Both trends likely reflect US government policy towards academic collaboration with China, most notably the China Initiative, the federal probe into academic and economic espionage.
Although the Biden administration ended the inquiry, which was begun under former president Donald Trump in February 2022, it continues to have repercussions, with many scientists of Chinese descent questioning whether their international work will lead them to be regarded with suspicion.
Although much of the bellicosity toward China is associated with Trump, bipartisan scepticism of academic collaboration with China and fears of Chinese influence on American campuses continues, with Congress considering additional legislation to increase oversight of such partnerships and to restrict donations and contracts from Chinese sources.
Such efforts come from the American side, of course. But it is difficult to decouple these actions from a discussion of Chinese nationalism and higher education because they are rooted in fears about the steps the Chinese government may be willing to take to achieve scientific advancement and innovation supremacy, including poaching scientific expertise.
“The modern battleground now includes college, university campuses, and our students’ young minds,” a top Republican on the US House education committee warned during a recent hearing on foreign influence.
An uncertain economic picture
Lastly, an element worth watching for its potential impact on Chinese academia is what appears to be an economic contraction and worsening unemployment in the country.
Although the world’s second-largest economy grew faster than expected in the third quarter of 2023, many economists remain concerned about its slow post-pandemic recovery and the government’s willingness to undertake serious economic reforms.
The downturn has already had two practical effects on the higher education system: it has led to new efforts to improve scientific and technological training at the vocational level. There was a real “mismatch” between the skills that are in demand and the preparation young Chinese were receiving, said Simon, the science and technology expert.
A drop in government funding could also lead Chinese universities to raise tuition, many for the first time in decades. At some institutions, student fees could climb as much as 54%.
But the biggest wildcard when it comes to the economy is its disproportionate impact on young Chinese people. Unemployment rates for those under 24 years old are at an all-time high, with more than one in five recent college graduates out of work. And some estimates put the jobless rate much higher.

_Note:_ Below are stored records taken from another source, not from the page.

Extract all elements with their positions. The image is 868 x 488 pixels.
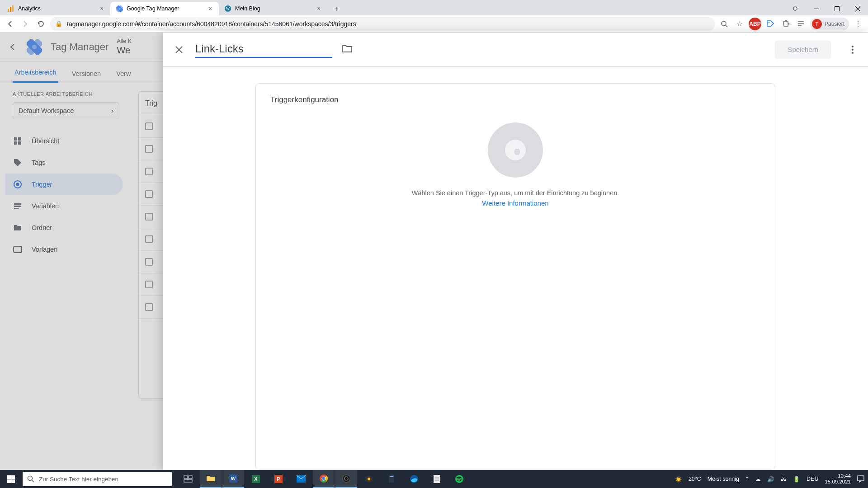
learn-more-label: Weitere Informationen [482,199,548,207]
tab-label: Mein Blog [235,5,260,12]
tab-blog[interactable]: W Mein Blog × [219,2,327,15]
taskbar-app-word[interactable]: W [222,470,244,488]
extensions-puzzle-icon[interactable] [779,18,792,30]
svg-rect-42 [184,479,192,482]
tray-time: 10:44 [825,473,851,479]
search-icon [27,475,34,483]
svg-rect-0 [8,9,9,12]
reading-list-icon[interactable] [795,18,807,30]
close-icon[interactable]: × [207,5,213,12]
weather-icon[interactable]: ☀️ [675,476,682,483]
svg-text:W: W [231,476,236,481]
reload-button[interactable] [34,18,47,30]
svg-text:X: X [254,476,258,482]
svg-point-54 [322,477,326,480]
svg-rect-34 [7,475,11,479]
taskbar-app-spotify[interactable] [448,470,470,488]
browser-tab-strip: Analytics × Google Tag Manager × W Mein … [0,0,868,15]
account-dot-icon[interactable] [785,2,806,15]
tray-clock[interactable]: 10:44 15.09.2021 [825,473,851,485]
taskbar-app-excel[interactable]: X [245,470,267,488]
taskbar-app-obs[interactable] [335,470,357,488]
svg-line-39 [32,480,34,483]
svg-rect-60 [390,476,393,477]
svg-point-58 [368,478,370,480]
taskbar-app-explorer[interactable] [200,470,222,488]
tab-analytics[interactable]: Analytics × [2,2,110,15]
extension-abp-icon[interactable]: ABP [749,18,761,30]
taskbar-app-generic2[interactable] [381,470,402,488]
search-placeholder: Zur Suche Text hier eingeben [39,476,118,483]
tab-gtm[interactable]: Google Tag Manager × [110,2,219,15]
learn-more-link[interactable]: Weitere Informationen [270,199,760,207]
trigger-config-card[interactable]: Triggerkonfiguration Wählen Sie einen Tr… [255,83,775,470]
tray-date: 15.09.2021 [825,479,851,485]
address-bar[interactable]: 🔒 tagmanager.google.com/#/container/acco… [50,17,715,31]
profile-status: Pausiert [825,21,844,27]
weather-temp[interactable]: 20°C [689,476,701,482]
tray-onedrive-icon[interactable]: ☁ [755,476,761,483]
svg-rect-40 [184,476,188,479]
tab-label: Analytics [18,5,41,12]
svg-point-13 [722,21,726,26]
svg-rect-10 [835,6,839,11]
taskbar-search[interactable]: Zur Suche Text hier eingeben [23,472,172,486]
task-view-icon[interactable] [177,470,199,488]
close-icon[interactable]: × [316,5,322,12]
avatar: T [812,19,822,29]
trigger-name-input[interactable] [195,42,332,58]
tab-label: Google Tag Manager [127,5,179,12]
start-button[interactable] [0,470,22,488]
svg-point-5 [118,8,121,10]
taskbar-app-powerpoint[interactable]: P [268,470,289,488]
back-button[interactable] [4,18,16,30]
close-panel-button[interactable] [173,43,185,56]
weather-label[interactable]: Meist sonnig [708,476,739,482]
config-hint-text: Wählen Sie einen Trigger-Typ aus, um mit… [270,189,760,197]
taskbar-app-notepad[interactable] [426,470,448,488]
svg-rect-2 [12,5,14,12]
lock-icon: 🔒 [55,20,62,27]
gtm-icon [116,5,123,12]
svg-rect-36 [7,479,11,483]
url-text: tagmanager.google.com/#/container/accoun… [67,20,356,28]
maximize-button[interactable] [826,2,847,15]
forward-button[interactable] [19,18,32,30]
tray-battery-icon[interactable]: 🔋 [793,476,800,483]
tray-chevron-up-icon[interactable]: ˄ [745,476,749,483]
svg-text:W: W [226,6,230,11]
taskbar-app-generic1[interactable] [358,470,380,488]
svg-line-14 [726,25,727,27]
wordpress-icon: W [224,5,231,12]
tray-volume-icon[interactable]: 🔊 [767,476,774,483]
zoom-icon[interactable] [718,18,731,30]
browser-toolbar: 🔒 tagmanager.google.com/#/container/acco… [0,15,868,33]
close-window-button[interactable] [847,2,868,15]
save-button[interactable]: Speichern [775,41,831,59]
tray-notifications-icon[interactable] [857,475,864,483]
tray-language[interactable]: DEU [807,476,818,482]
panel-menu-icon[interactable] [847,44,858,55]
minimize-button[interactable] [806,2,826,15]
bookmark-star-icon[interactable]: ☆ [733,18,746,30]
trigger-type-placeholder-icon [488,122,543,178]
extension-tag-icon[interactable] [764,18,777,30]
svg-rect-67 [858,476,864,481]
close-icon[interactable]: × [99,5,105,12]
browser-menu-icon[interactable]: ⋮ [852,18,864,30]
profile-chip[interactable]: T Pausiert [810,18,849,30]
taskbar-app-edge[interactable] [403,470,425,488]
svg-point-15 [769,22,769,23]
svg-point-8 [793,7,797,10]
folder-outline-icon[interactable] [342,45,352,55]
taskbar-app-mail[interactable] [290,470,312,488]
trigger-editor-panel: Speichern Triggerkonfiguration Wählen Si… [163,33,868,470]
config-card-title: Triggerkonfiguration [270,95,760,104]
panel-header: Speichern [163,33,868,67]
windows-taskbar: Zur Suche Text hier eingeben W X P ☀️ 20… [0,470,868,488]
taskbar-app-chrome[interactable] [313,470,335,488]
new-tab-button[interactable]: + [330,3,343,15]
tray-network-icon[interactable]: 🖧 [781,476,787,482]
system-tray: ☀️ 20°C Meist sonnig ˄ ☁ 🔊 🖧 🔋 DEU 10:44… [675,473,868,485]
svg-point-38 [28,476,33,481]
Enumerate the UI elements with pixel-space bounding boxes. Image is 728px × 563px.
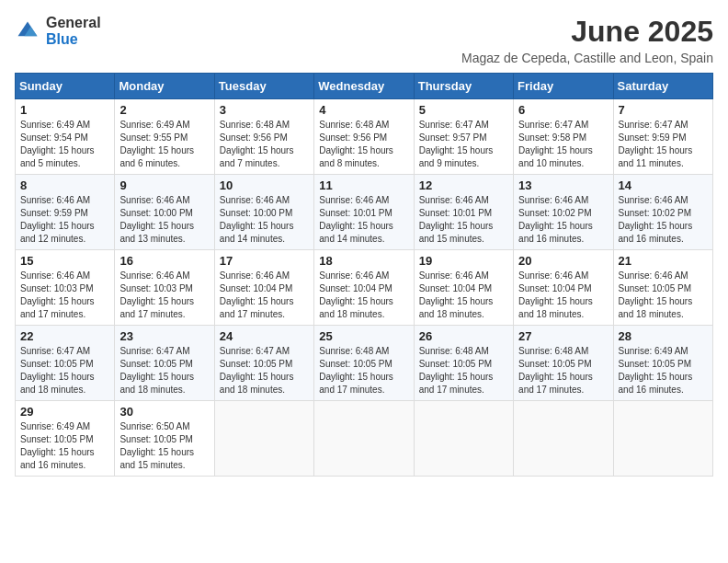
title-block: June 2025 Magaz de Cepeda, Castille and …: [461, 15, 713, 65]
table-row: 14Sunrise: 6:46 AM Sunset: 10:02 PM Dayl…: [613, 175, 712, 250]
table-row: [514, 401, 613, 477]
logo: General Blue: [15, 15, 101, 47]
day-number: 25: [319, 329, 408, 343]
calendar-header-row: Sunday Monday Tuesday Wednesday Thursday…: [16, 74, 713, 99]
day-number: 20: [518, 254, 608, 268]
table-row: 24Sunrise: 6:47 AM Sunset: 10:05 PM Dayl…: [214, 326, 313, 401]
table-row: 4Sunrise: 6:48 AM Sunset: 9:56 PM Daylig…: [314, 99, 414, 175]
day-number: 12: [419, 178, 508, 192]
day-info: Sunrise: 6:46 AM Sunset: 10:05 PM Daylig…: [619, 270, 708, 321]
logo-text: General Blue: [46, 15, 101, 47]
day-info: Sunrise: 6:47 AM Sunset: 10:05 PM Daylig…: [119, 345, 209, 396]
table-row: [214, 401, 313, 477]
day-number: 27: [518, 329, 608, 343]
table-row: 8Sunrise: 6:46 AM Sunset: 9:59 PM Daylig…: [16, 175, 115, 250]
day-number: 21: [619, 254, 708, 268]
table-row: 6Sunrise: 6:47 AM Sunset: 9:58 PM Daylig…: [514, 99, 613, 175]
location-title: Magaz de Cepeda, Castille and Leon, Spai…: [461, 51, 713, 65]
day-number: 11: [319, 178, 408, 192]
day-info: Sunrise: 6:48 AM Sunset: 9:56 PM Dayligh…: [220, 119, 309, 170]
header-monday: Monday: [115, 74, 214, 99]
table-row: 2Sunrise: 6:49 AM Sunset: 9:55 PM Daylig…: [115, 99, 214, 175]
header-saturday: Saturday: [613, 74, 712, 99]
day-number: 18: [319, 254, 408, 268]
day-info: Sunrise: 6:46 AM Sunset: 10:04 PM Daylig…: [419, 270, 508, 321]
header-tuesday: Tuesday: [214, 74, 313, 99]
day-number: 30: [119, 405, 209, 419]
table-row: 13Sunrise: 6:46 AM Sunset: 10:02 PM Dayl…: [514, 175, 613, 250]
day-number: 22: [20, 329, 109, 343]
day-number: 24: [220, 329, 309, 343]
table-row: 26Sunrise: 6:48 AM Sunset: 10:05 PM Dayl…: [414, 326, 513, 401]
day-info: Sunrise: 6:49 AM Sunset: 9:54 PM Dayligh…: [20, 119, 109, 170]
table-row: [314, 401, 414, 477]
table-row: 15Sunrise: 6:46 AM Sunset: 10:03 PM Dayl…: [16, 250, 115, 326]
day-number: 26: [419, 329, 508, 343]
table-row: 10Sunrise: 6:46 AM Sunset: 10:00 PM Dayl…: [214, 175, 313, 250]
table-row: 25Sunrise: 6:48 AM Sunset: 10:05 PM Dayl…: [314, 326, 414, 401]
header-sunday: Sunday: [16, 74, 115, 99]
table-row: 29Sunrise: 6:49 AM Sunset: 10:05 PM Dayl…: [16, 401, 115, 477]
day-number: 16: [119, 254, 209, 268]
day-number: 4: [319, 103, 408, 117]
day-number: 14: [619, 178, 708, 192]
table-row: 1Sunrise: 6:49 AM Sunset: 9:54 PM Daylig…: [16, 99, 115, 175]
day-number: 29: [20, 405, 109, 419]
day-info: Sunrise: 6:49 AM Sunset: 10:05 PM Daylig…: [20, 420, 109, 472]
day-number: 2: [119, 103, 209, 117]
table-row: 3Sunrise: 6:48 AM Sunset: 9:56 PM Daylig…: [214, 99, 313, 175]
day-number: 8: [20, 178, 109, 192]
day-info: Sunrise: 6:46 AM Sunset: 10:01 PM Daylig…: [419, 194, 508, 246]
day-number: 10: [220, 178, 309, 192]
day-info: Sunrise: 6:46 AM Sunset: 10:02 PM Daylig…: [518, 194, 608, 246]
table-row: 20Sunrise: 6:46 AM Sunset: 10:04 PM Dayl…: [514, 250, 613, 326]
logo-blue-text: Blue: [46, 31, 101, 48]
table-row: 7Sunrise: 6:47 AM Sunset: 9:59 PM Daylig…: [613, 99, 712, 175]
day-info: Sunrise: 6:46 AM Sunset: 10:00 PM Daylig…: [119, 194, 209, 246]
day-number: 23: [119, 329, 209, 343]
day-info: Sunrise: 6:48 AM Sunset: 9:56 PM Dayligh…: [319, 119, 408, 170]
day-info: Sunrise: 6:46 AM Sunset: 9:59 PM Dayligh…: [20, 194, 109, 246]
day-number: 9: [119, 178, 209, 192]
day-number: 17: [220, 254, 309, 268]
day-info: Sunrise: 6:50 AM Sunset: 10:05 PM Daylig…: [119, 420, 209, 472]
page-header: General Blue June 2025 Magaz de Cepeda, …: [15, 15, 713, 65]
calendar-table: Sunday Monday Tuesday Wednesday Thursday…: [15, 73, 713, 477]
table-row: 17Sunrise: 6:46 AM Sunset: 10:04 PM Dayl…: [214, 250, 313, 326]
day-info: Sunrise: 6:46 AM Sunset: 10:04 PM Daylig…: [220, 270, 309, 321]
day-info: Sunrise: 6:46 AM Sunset: 10:03 PM Daylig…: [20, 270, 109, 321]
table-row: 11Sunrise: 6:46 AM Sunset: 10:01 PM Dayl…: [314, 175, 414, 250]
day-number: 15: [20, 254, 109, 268]
day-info: Sunrise: 6:47 AM Sunset: 10:05 PM Daylig…: [220, 345, 309, 396]
month-title: June 2025: [461, 15, 713, 49]
table-row: 18Sunrise: 6:46 AM Sunset: 10:04 PM Dayl…: [314, 250, 414, 326]
table-row: 22Sunrise: 6:47 AM Sunset: 10:05 PM Dayl…: [16, 326, 115, 401]
day-info: Sunrise: 6:48 AM Sunset: 10:05 PM Daylig…: [419, 345, 508, 396]
day-info: Sunrise: 6:49 AM Sunset: 10:05 PM Daylig…: [619, 345, 708, 396]
day-info: Sunrise: 6:46 AM Sunset: 10:00 PM Daylig…: [220, 194, 309, 246]
table-row: 5Sunrise: 6:47 AM Sunset: 9:57 PM Daylig…: [414, 99, 513, 175]
table-row: 21Sunrise: 6:46 AM Sunset: 10:05 PM Dayl…: [613, 250, 712, 326]
day-info: Sunrise: 6:47 AM Sunset: 9:59 PM Dayligh…: [619, 119, 708, 170]
table-row: 28Sunrise: 6:49 AM Sunset: 10:05 PM Dayl…: [613, 326, 712, 401]
table-row: 23Sunrise: 6:47 AM Sunset: 10:05 PM Dayl…: [115, 326, 214, 401]
day-number: 13: [518, 178, 608, 192]
day-info: Sunrise: 6:48 AM Sunset: 10:05 PM Daylig…: [518, 345, 608, 396]
day-number: 7: [619, 103, 708, 117]
table-row: 27Sunrise: 6:48 AM Sunset: 10:05 PM Dayl…: [514, 326, 613, 401]
table-row: 30Sunrise: 6:50 AM Sunset: 10:05 PM Dayl…: [115, 401, 214, 477]
day-number: 1: [20, 103, 109, 117]
table-row: 19Sunrise: 6:46 AM Sunset: 10:04 PM Dayl…: [414, 250, 513, 326]
logo-icon: [15, 18, 40, 44]
day-info: Sunrise: 6:46 AM Sunset: 10:02 PM Daylig…: [619, 194, 708, 246]
day-info: Sunrise: 6:47 AM Sunset: 9:57 PM Dayligh…: [419, 119, 508, 170]
day-number: 28: [619, 329, 708, 343]
header-thursday: Thursday: [414, 74, 513, 99]
table-row: [613, 401, 712, 477]
day-info: Sunrise: 6:48 AM Sunset: 10:05 PM Daylig…: [319, 345, 408, 396]
table-row: 12Sunrise: 6:46 AM Sunset: 10:01 PM Dayl…: [414, 175, 513, 250]
day-info: Sunrise: 6:46 AM Sunset: 10:04 PM Daylig…: [319, 270, 408, 321]
header-wednesday: Wednesday: [314, 74, 414, 99]
logo-general-text: General: [46, 15, 101, 31]
header-friday: Friday: [514, 74, 613, 99]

Already, some students are embracing the so-called lying-flat movement, which rejects societal pressures for achievement and productivity. The government will be keeping a close eye on how the worsening youth unemployment crisis affects campuses. If it sparks more vocal dissent, that could lead to an additional tightening of controls on higher education.
Karin Fischer is a CSHE research associate and long-time higher education journalist with a focus on international education, including American colleges’ activities overseas, the globalisation of the college experience, and study abroad. She is the publisher of the newsletter Latitudes, a weekly rundown of the top stories in international education. This article provides one of four case study updates to the book Neo-Nationalism and Universities (Johns Hopkins University Press, Open Access via Project Muse), which are also being published by the University of California, Berkeley Center for Studies in Higher Education’s Research and Occasional Papers Series as a Special Thematic Issue.